Yes, Cameron, Osborne, and Ryan Will Never Admit That Austerity Is Not Expansionary. Why Do You Ask?
Paul Krugman:
Night of the Living Alesina: Ah, remember the good old days of expansionary austerity?… [A]usterians seized on academic work by Alberto Alesina and Silvia Ardagna claiming that fiscal consolidation, if focused on spending cuts, would if anything lead to economic expansion…. Since then we’ve had what has to be one of the most decisive combinations of scholarly critique and real-world tests…. The IMF went about identifying austerity through an examination of actual policy, and A-A’s results were reversed. Critics showed that all of the alleged examples of expansion through austerity involved factors like currency depreciation or sharp falls in interest rates…. Osbornian policies in the UK led to stagnation; and in the euro area, well….
So you might have expected austerians to change their minds, or at least to come up with other justifications.
But no.
Both David Cameron and Paul Ryan are still preaching that old expansionary austerity religion, confidence fairy and all. This is, by the way, a fairly big deal for the Ryan budget, which… keeps the tax hikes that finance Obamacare while canceling the Medicaid expansion and exchange subsidies. The result would be a lot of fiscal drag in 2014 and 2015…. Luckily it isn’t going to happen. And a quick read of reactions suggests that the new Ryan plan is being greeted with derision rather than adulation. Is our pundits learning? A bit, maybe.

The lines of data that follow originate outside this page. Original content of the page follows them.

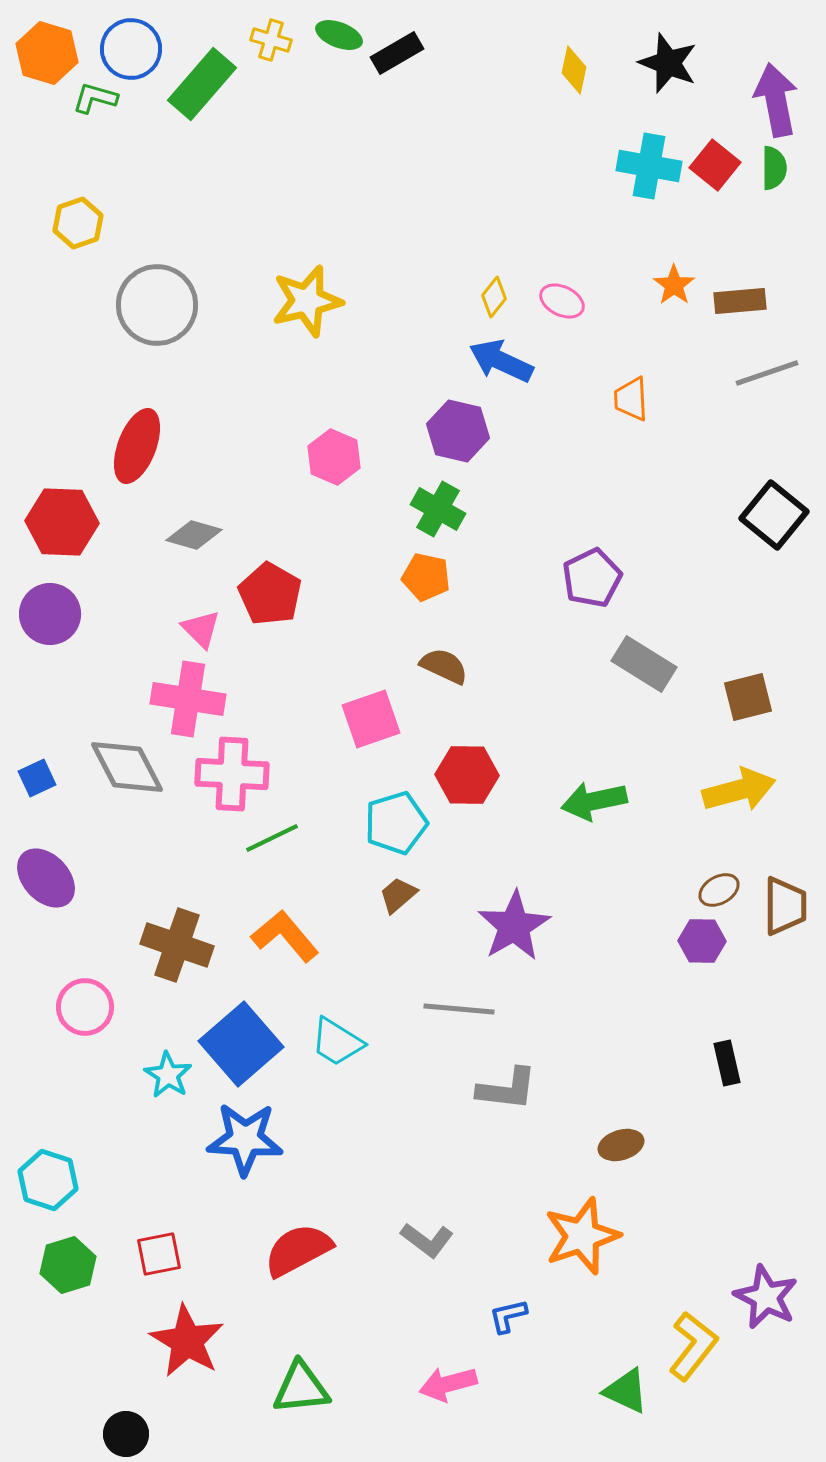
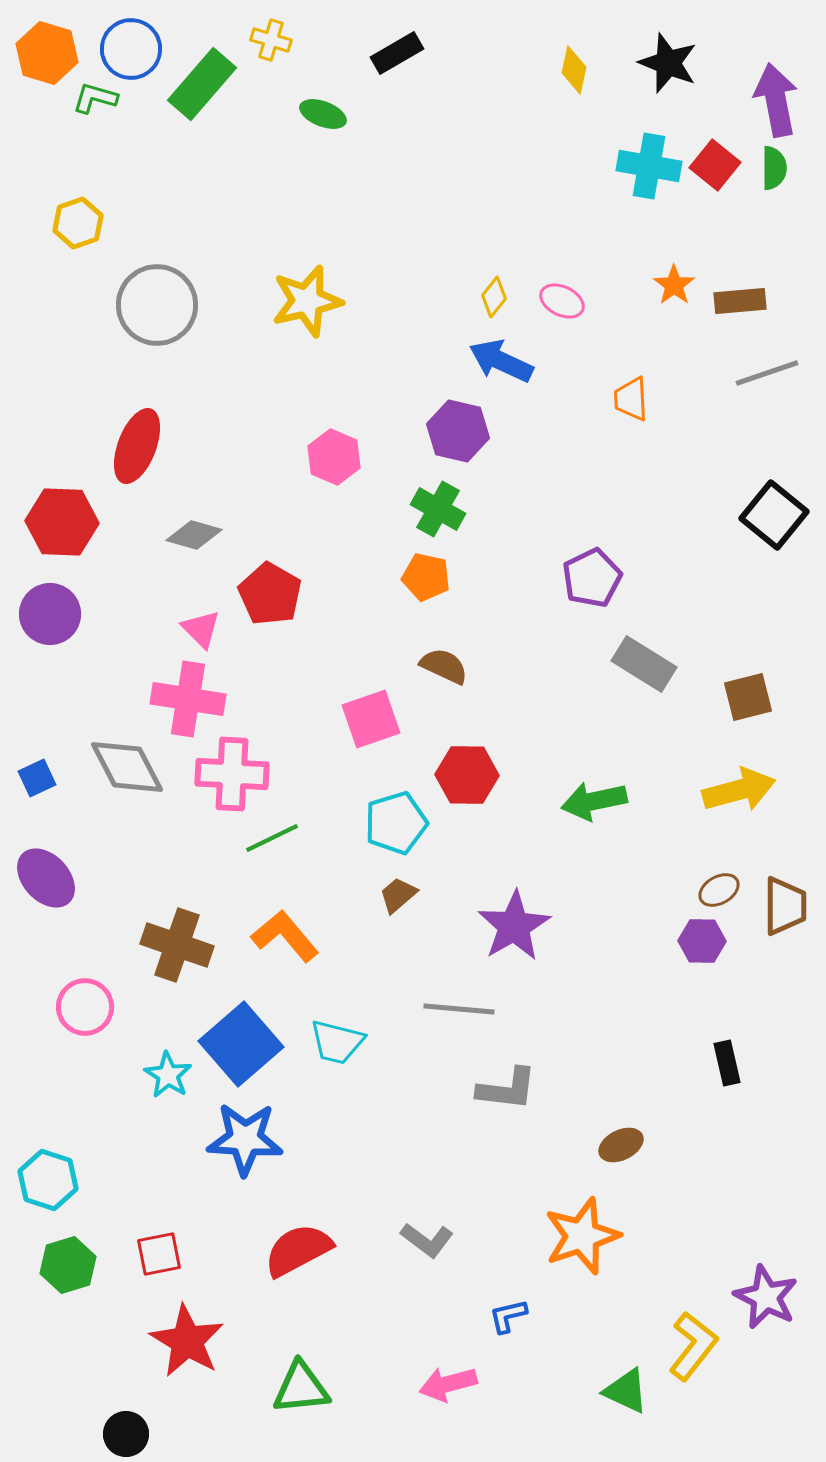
green ellipse at (339, 35): moved 16 px left, 79 px down
cyan trapezoid at (337, 1042): rotated 18 degrees counterclockwise
brown ellipse at (621, 1145): rotated 9 degrees counterclockwise
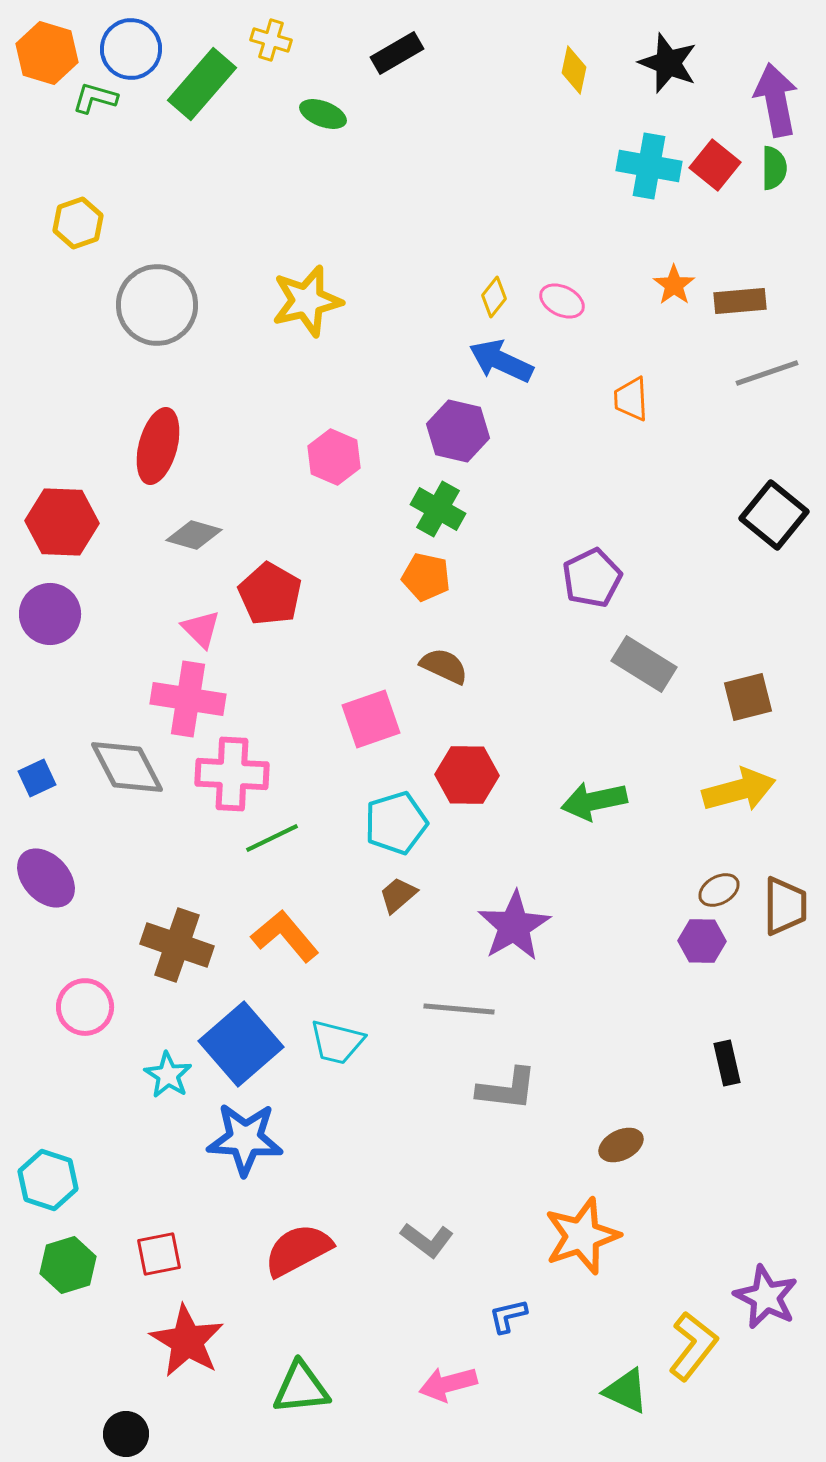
red ellipse at (137, 446): moved 21 px right; rotated 6 degrees counterclockwise
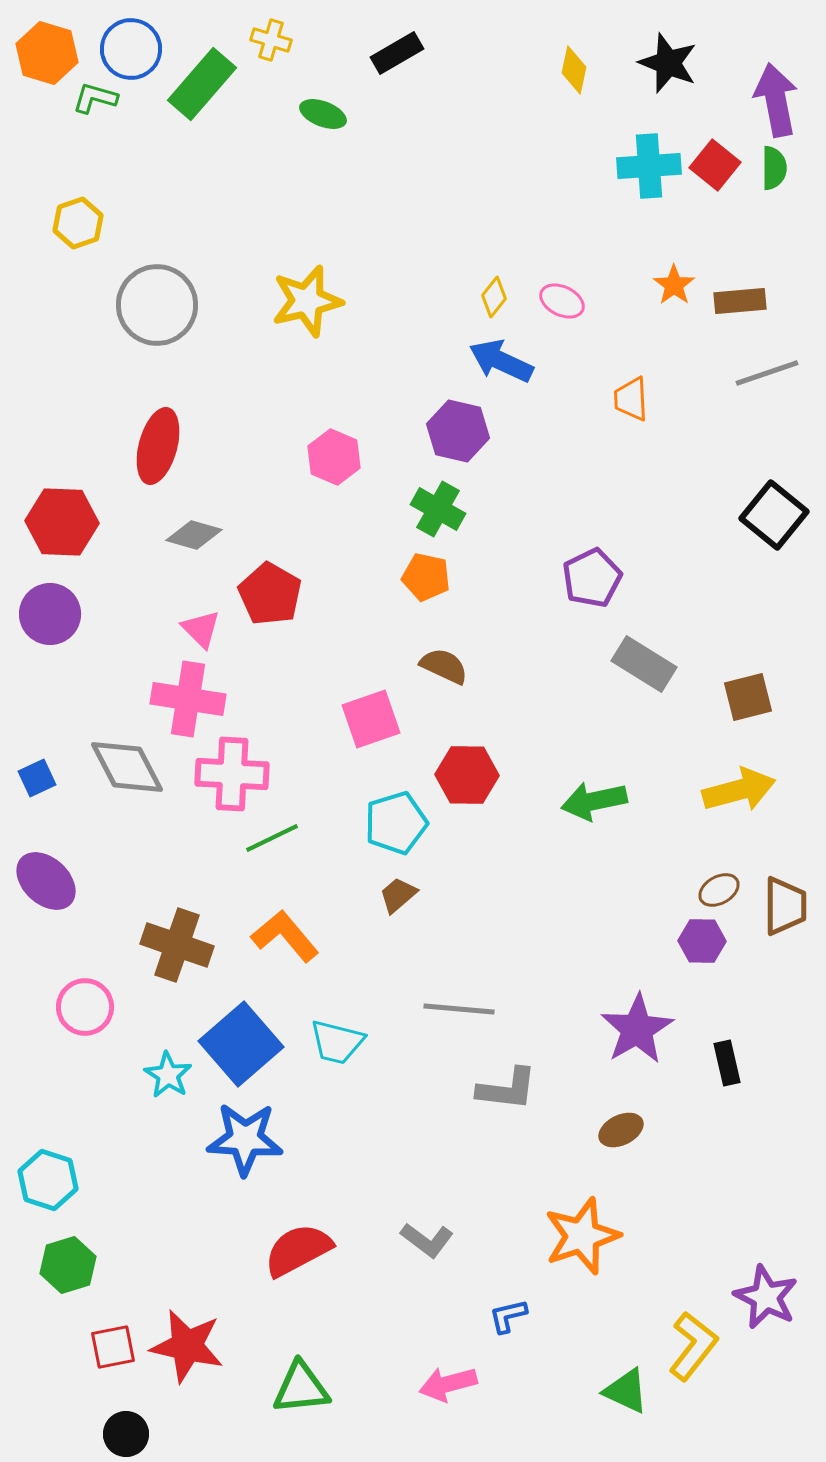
cyan cross at (649, 166): rotated 14 degrees counterclockwise
purple ellipse at (46, 878): moved 3 px down; rotated 4 degrees counterclockwise
purple star at (514, 926): moved 123 px right, 103 px down
brown ellipse at (621, 1145): moved 15 px up
red square at (159, 1254): moved 46 px left, 93 px down
red star at (187, 1341): moved 5 px down; rotated 18 degrees counterclockwise
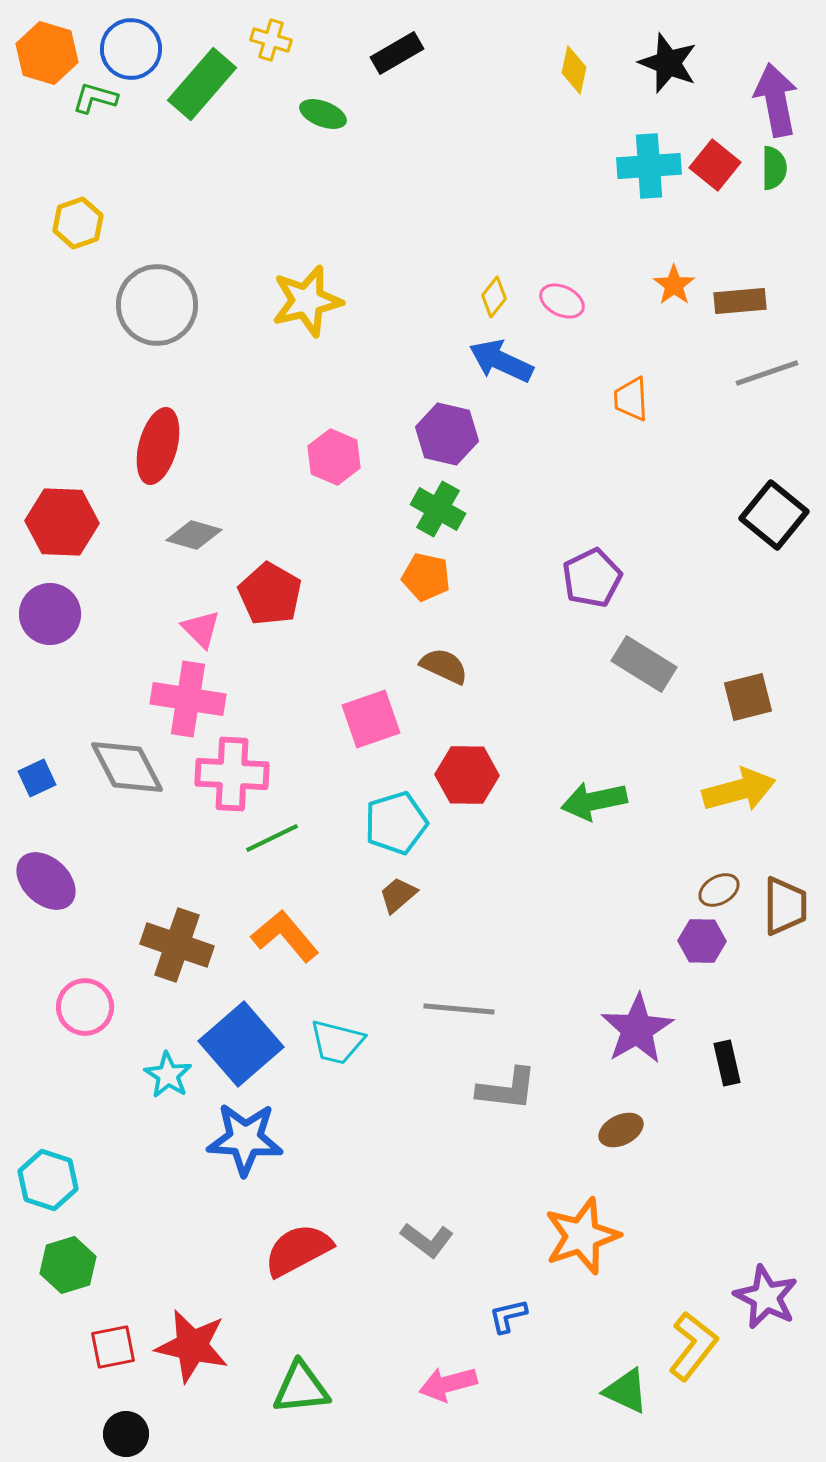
purple hexagon at (458, 431): moved 11 px left, 3 px down
red star at (187, 1346): moved 5 px right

The way we put it back in the early 1990s was like this:
(a) Credible commitments to future deficit reduction were expansionary to the extent that they led to (b) rational expectations that the central bank would make short-term interest rates in the future lower which led to lower long-term interest rates now, or (c ) irrational beliefs that the central bank would make short-term interest rates in the future lower which led to lower long-term interest rates now; and (d) current-year deficit reduction could be expansionary to the extent that it boosted the credibility of the commitment to (a) and thus to (b) or (c ) as long as (e) its current-year direct depressing effect on demand was not too large.
This seemed to us to fit the circumstances of the early 1990s. It does not fit circumstances now.